Items from a data source:
%%

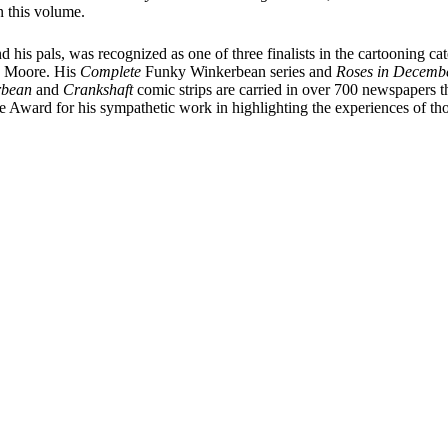
 this volume.
d his pals, was recognized as one of three finalists in the cartooning ca
sa Moore. His
Complete
Funky Winkerbean series and
Roses in Decembe
rbean
and
Crankshaft
comic strips are carried in over 700 newspapers 
 Award for his sympathetic work in highlighting the experiences of th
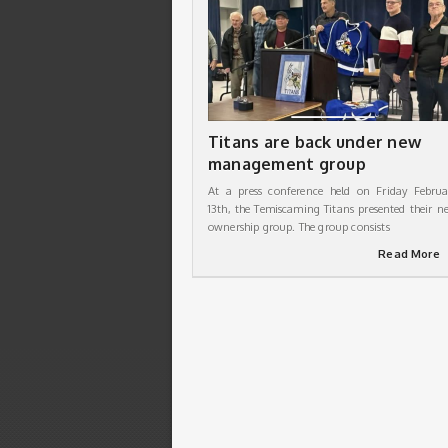
Titans are back under new
management group
At a press conference held on Friday Februa
13th, the Temiscaming Titans presented their n
ownership group. The group consists
Read More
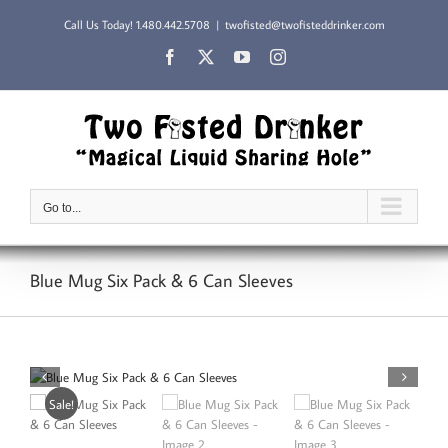
Skip
Call Us Today!
1.480.442.5708
|
twofisted@twofisteddrinker.com
to
content
Facebook
X
YouTube
Instagram
Go to...
Blue Mug Six Pack & 6 Can Sleeves
Sale!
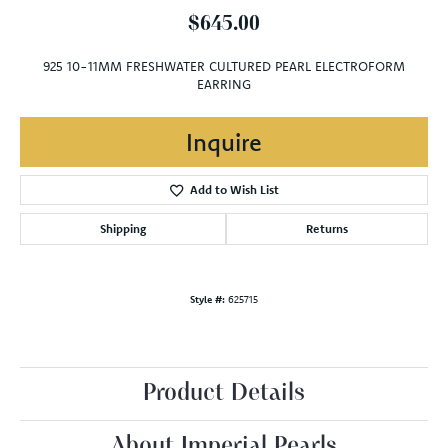
$645.00
925 10-11MM FRESHWATER CULTURED PEARL ELECTROFORM
EARRING
Inquire
Add to Wish List
Shipping
Returns
Style #:
625715
Product Details
About Imperial Pearls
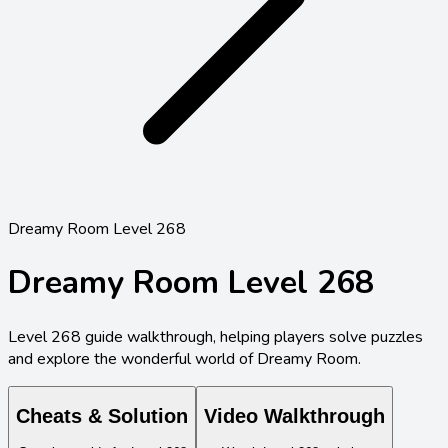
Dreamy Room Level 268
Dreamy Room Level
268
Level
268
guide walkthrough, helping players solve puzzles
and explore the wonderful world of Dreamy Room.
Cheats & Solution
Video Walkthrough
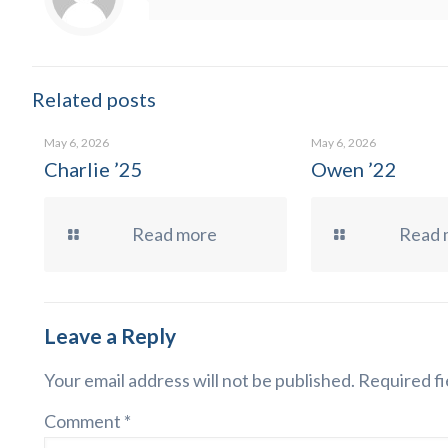
Related posts
May 6, 2026
May 6, 2026
Charlie ’25
Owen ’22
Read more
Read 
Leave a Reply
Your email address will not be published.
Required fi
Comment
*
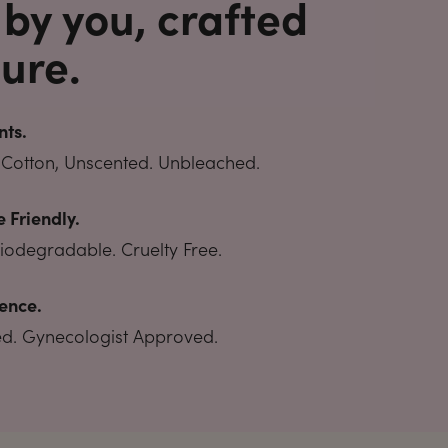
 by you, crafted
ure.
nts.
Cotton, Unscented. Unbleached.
 Friendly.
Biodegradable. Cruelty Free.
ence.
ted. Gynecologist Approved.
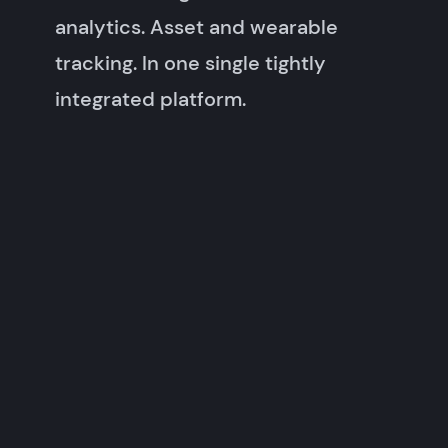
analytics. Asset and wearable
tracking. In one single tightly
integrated platform.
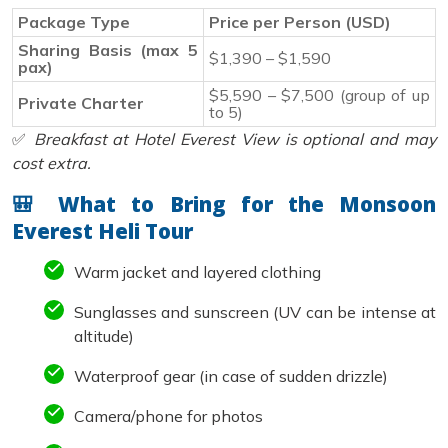
Package Type
Price per Person (USD)
Sharing Basis (max 5
$1,390 – $1,590
pax)
$5,590 – $7,500 (group of up
Private Charter
to 5)
✅
Breakfast at Hotel Everest View is optional and may
cost extra.
🎒 What to Bring for the Monsoon
Everest Heli Tour
Warm jacket and layered clothing
Sunglasses and sunscreen (UV can be intense at
altitude)
Waterproof gear (in case of sudden drizzle)
Camera/phone for photos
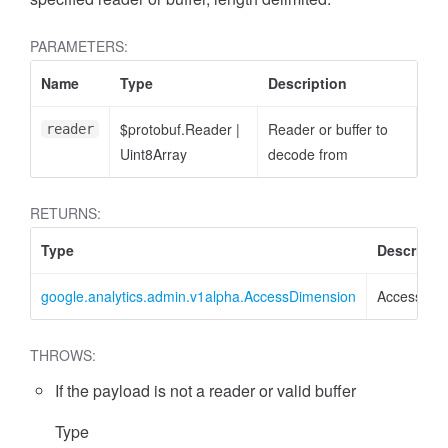
PARAMETERS:
Name
Type
Description
$protobuf.Reader
|
Reader or buffer to
reader
Uint8Array
decode from
cessFilterExpression
RETURNS:
Type
Descripti
google.analytics.admin.v1alpha.AccessDimension
AccessDim
THROWS:
If the payload is not a reader or valid buffer
Type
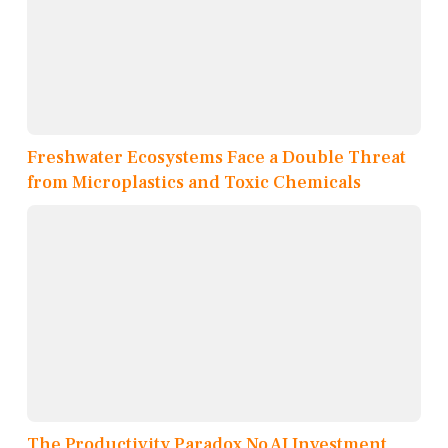
Freshwater Ecosystems Face a Double Threat
from Microplastics and Toxic Chemicals
The Productivity Paradox No AI Investment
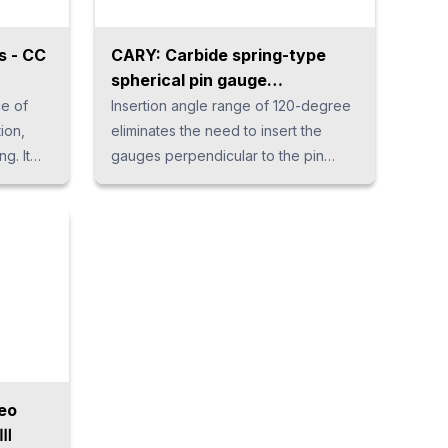
s - CC
CARY: Carbide spring-type
spherical pin gauge
"SPHERIDUR"
ce of
Insertion angle range of 120-degree
ion,
eliminates the need to insert the
ng. It
gauges perpendicular to the pin
ional
gauge hole. The unique spring
r
mechanism enables measurement
EDs
without variation by the operator. It
earer
protects the gauges from accidental
loads that occur during
ration
measurement, ensuring long life.
t.
er,
le,
can be
eo
eⅢ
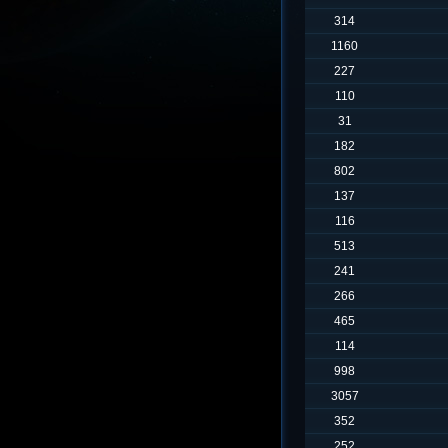
314
1160
227
110
31
182
802
137
116
513
241
266
465
114
998
3057
352
252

%%

THE PROBLEM =>
Among the records, find each line where the word "measurement" occurs, and copy it.

TASK OUTPUT =>
mechanism enables measurement
measurement, ensuring long life.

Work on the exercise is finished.